**What this task involves**
Look below for the line containing "using public aggregated data"; from there, print each line exactly up to and including the line containing "Qui doit payer les frais d'obsèques ?", and stop.
Segment Start: Dataset records
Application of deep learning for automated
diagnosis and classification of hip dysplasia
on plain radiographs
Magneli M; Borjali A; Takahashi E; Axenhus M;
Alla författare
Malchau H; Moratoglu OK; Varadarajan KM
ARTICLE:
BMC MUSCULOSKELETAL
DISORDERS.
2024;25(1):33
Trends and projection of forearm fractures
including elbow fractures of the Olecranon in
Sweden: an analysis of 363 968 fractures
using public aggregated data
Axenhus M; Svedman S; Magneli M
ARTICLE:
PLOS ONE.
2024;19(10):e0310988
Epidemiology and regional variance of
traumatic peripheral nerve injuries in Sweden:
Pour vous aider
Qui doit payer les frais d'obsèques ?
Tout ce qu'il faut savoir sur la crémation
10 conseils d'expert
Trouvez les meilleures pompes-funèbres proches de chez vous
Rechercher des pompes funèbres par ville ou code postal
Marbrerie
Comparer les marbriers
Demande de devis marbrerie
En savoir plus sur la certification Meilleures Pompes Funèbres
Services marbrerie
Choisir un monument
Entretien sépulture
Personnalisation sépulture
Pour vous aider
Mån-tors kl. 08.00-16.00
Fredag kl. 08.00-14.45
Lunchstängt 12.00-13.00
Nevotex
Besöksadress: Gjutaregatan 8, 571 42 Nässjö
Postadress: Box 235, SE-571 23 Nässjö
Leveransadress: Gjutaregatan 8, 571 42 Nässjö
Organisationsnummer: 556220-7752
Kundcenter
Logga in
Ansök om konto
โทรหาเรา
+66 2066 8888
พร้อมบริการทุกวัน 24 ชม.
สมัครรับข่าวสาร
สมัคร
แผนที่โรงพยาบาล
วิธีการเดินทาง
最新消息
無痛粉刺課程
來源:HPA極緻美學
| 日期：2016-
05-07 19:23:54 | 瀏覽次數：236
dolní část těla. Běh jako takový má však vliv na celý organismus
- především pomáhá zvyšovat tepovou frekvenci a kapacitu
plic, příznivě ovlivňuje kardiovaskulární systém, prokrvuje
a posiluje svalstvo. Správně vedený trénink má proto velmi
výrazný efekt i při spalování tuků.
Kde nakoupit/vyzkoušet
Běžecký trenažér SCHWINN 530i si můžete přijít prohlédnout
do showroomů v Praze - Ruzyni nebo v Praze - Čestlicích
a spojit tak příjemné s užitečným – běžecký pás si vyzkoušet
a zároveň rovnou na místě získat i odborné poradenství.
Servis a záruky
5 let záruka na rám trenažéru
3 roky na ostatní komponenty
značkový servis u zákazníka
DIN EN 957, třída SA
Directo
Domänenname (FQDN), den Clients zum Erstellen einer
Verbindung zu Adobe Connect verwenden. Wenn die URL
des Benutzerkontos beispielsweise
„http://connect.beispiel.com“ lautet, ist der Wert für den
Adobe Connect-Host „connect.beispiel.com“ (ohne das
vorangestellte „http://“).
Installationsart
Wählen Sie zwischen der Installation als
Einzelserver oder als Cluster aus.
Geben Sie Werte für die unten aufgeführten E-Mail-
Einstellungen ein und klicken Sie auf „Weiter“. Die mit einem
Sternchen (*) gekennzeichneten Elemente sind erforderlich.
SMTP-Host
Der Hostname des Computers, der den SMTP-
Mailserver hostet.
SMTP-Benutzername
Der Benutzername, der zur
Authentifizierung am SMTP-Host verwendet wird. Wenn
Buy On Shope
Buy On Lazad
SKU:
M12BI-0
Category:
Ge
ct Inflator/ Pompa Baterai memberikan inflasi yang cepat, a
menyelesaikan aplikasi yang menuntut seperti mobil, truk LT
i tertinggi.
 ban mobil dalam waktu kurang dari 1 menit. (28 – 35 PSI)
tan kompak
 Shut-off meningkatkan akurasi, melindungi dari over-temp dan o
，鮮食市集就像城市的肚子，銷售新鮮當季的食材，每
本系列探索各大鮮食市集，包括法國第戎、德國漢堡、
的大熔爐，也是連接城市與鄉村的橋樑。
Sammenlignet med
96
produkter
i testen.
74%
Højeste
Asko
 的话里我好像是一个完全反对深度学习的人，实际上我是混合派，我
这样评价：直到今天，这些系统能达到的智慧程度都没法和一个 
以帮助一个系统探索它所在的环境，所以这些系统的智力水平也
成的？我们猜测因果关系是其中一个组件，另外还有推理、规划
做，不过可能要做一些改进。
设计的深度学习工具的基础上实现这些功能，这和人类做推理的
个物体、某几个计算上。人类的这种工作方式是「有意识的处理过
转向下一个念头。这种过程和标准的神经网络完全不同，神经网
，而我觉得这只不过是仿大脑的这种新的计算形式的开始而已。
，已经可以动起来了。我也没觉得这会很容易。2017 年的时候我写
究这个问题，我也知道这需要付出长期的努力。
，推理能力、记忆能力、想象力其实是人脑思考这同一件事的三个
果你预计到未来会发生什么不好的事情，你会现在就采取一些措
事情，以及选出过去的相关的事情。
Segment End: Dataset records
**Task answer**
using public aggregated data
Axenhus M; Svedman S; Magneli M
ARTICLE:
PLOS ONE.
2024;19(10):e0310988
Epidemiology and regional variance of
traumatic peripheral nerve injuries in Sweden:
Pour vous aider
Qui doit payer les frais d'obsèques ?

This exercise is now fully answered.